**Activity:**
Look through the data below. Collect every line where the word "need" occurs.

**Task material:**
· · · · · · ·
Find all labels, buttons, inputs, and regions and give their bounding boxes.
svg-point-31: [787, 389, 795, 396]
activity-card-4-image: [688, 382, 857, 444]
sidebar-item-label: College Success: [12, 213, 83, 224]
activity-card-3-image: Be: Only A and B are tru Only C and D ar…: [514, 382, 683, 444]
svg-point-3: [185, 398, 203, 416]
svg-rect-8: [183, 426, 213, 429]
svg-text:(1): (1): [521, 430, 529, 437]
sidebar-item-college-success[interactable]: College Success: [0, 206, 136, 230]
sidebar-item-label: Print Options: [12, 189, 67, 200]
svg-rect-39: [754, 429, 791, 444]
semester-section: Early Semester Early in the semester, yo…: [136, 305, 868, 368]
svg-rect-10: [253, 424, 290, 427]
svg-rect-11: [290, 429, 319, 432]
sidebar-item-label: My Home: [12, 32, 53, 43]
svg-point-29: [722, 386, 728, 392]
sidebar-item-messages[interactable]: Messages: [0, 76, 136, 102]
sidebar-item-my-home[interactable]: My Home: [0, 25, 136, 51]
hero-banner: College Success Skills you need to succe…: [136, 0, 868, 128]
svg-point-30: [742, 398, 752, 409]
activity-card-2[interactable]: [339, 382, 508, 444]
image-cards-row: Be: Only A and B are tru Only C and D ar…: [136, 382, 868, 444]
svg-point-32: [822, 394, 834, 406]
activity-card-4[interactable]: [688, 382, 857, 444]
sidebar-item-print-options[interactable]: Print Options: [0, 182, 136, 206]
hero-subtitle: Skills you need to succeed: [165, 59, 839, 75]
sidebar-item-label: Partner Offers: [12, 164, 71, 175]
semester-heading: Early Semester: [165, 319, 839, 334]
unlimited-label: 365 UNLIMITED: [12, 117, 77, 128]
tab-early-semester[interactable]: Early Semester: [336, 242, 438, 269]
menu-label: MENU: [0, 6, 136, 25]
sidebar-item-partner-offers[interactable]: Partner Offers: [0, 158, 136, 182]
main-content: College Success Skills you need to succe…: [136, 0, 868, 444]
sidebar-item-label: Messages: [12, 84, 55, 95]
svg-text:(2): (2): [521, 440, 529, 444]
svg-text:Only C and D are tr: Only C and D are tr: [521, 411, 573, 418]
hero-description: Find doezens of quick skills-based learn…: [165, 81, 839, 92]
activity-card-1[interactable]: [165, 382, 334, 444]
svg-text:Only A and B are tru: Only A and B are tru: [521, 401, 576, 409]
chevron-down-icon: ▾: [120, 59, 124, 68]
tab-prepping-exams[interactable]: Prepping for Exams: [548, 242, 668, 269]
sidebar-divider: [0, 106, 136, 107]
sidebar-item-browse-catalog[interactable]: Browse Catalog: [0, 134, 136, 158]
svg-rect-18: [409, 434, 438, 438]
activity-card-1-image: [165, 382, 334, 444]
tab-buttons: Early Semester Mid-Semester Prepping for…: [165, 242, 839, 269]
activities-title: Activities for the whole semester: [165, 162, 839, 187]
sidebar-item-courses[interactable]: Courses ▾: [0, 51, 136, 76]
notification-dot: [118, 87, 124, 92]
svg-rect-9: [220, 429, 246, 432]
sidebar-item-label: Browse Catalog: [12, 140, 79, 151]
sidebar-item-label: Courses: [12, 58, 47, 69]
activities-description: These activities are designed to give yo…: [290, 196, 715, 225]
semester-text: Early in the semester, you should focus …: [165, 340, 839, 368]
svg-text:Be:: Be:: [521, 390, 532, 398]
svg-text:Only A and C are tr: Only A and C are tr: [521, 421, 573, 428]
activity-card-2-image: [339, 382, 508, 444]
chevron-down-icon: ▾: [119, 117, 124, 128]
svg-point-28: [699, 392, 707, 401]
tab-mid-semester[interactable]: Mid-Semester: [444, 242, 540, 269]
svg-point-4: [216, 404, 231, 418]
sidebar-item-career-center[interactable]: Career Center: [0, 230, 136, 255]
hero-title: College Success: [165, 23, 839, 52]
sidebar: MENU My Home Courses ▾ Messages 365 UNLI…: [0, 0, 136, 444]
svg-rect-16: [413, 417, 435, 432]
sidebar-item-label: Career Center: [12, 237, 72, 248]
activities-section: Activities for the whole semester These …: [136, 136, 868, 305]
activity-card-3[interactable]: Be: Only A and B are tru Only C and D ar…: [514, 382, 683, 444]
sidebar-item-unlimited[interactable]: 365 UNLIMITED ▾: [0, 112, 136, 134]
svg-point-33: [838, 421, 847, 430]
· · · · · · ·
**Your solution:**
hero-banner: College Success Skills you need to succe…: [136, 0, 868, 128]
hero-subtitle: Skills you need to succeed: [165, 59, 839, 75]
main-content: College Success Skills you need to succe…: [136, 0, 868, 444]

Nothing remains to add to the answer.